Rakel hesitated. Glanced at Oleg, who had stopped halfway down the stairs and was looking at her with a quizzical expression.
‘It’s not Harry,’ Rakel said with a quick smile. ‘I’ll get it. Just go back up, Oleg.’
The girl standing on the step calmed Rakel’s heart rate even further. She looked frightened.
‘You’re Rakel,’ she said. ‘Harry’s girlfriend.’
It struck Rakel that this introduction ought to have unsettled her. A beautiful young girl with a trembling voice addressing her with a reference to her husband-to-be. Probably she ought to check the tight-fitting tracksuit top for an incipient stomach bulge.

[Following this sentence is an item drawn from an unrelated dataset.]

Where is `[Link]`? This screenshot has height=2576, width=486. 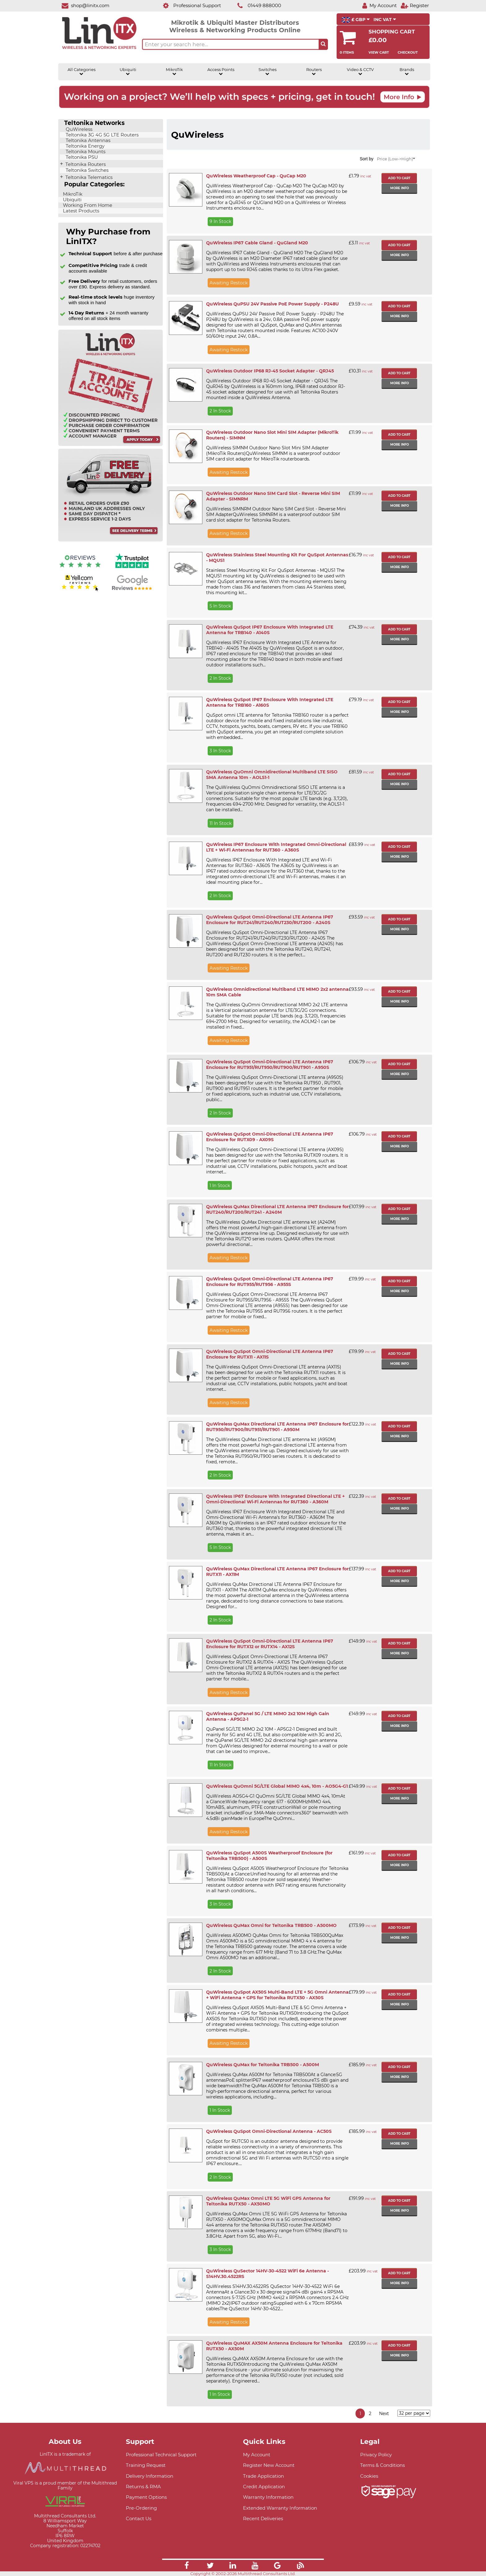 [Link] is located at coordinates (186, 2566).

But she wasn’t unsettled, and she didn’t check. Just nodded by way of a response.
‘That’s me.’
‘And I’m Silje Gravseng.’
The girl looked at Rakel expectantly, as though waiting for a reaction, thinking the name should mean something to her. Rakel noticed the girl had her hands behind her back. A psychologist had once told her people who hid their hands had something to hide. Yes, she’d thought. Their hands.
Rakel smiled. ‘So how can I help you, Silje?’
‘Harry is. . was my lecturer.’
‘Oh yes?’
‘There’s something I have to tell you about him. And about me.’
Rakel frowned. ‘Really?’
‘May I come in?’
Rakel hesitated. She didn’t want anyone else in the house. She wanted only Oleg, herself and Harry, when he came. The three of them. No one else. And definitely not someone who had to tell her something about Harry. And about herself. And then it happened anyway. Her eyes involuntarily scanned the young girl’s stomach.
‘It won’t take long, fru Fauke.’
Fru. What had Harry told her? She considered the situation. Heard Oleg had turned his music up again. Then she opened the door.
The girl stepped inside, bent down and started untying her trainers.
‘Don’t bother with that,’ Rakel said. ‘We’ll wrap this up quickly, OK. I’m a bit busy.’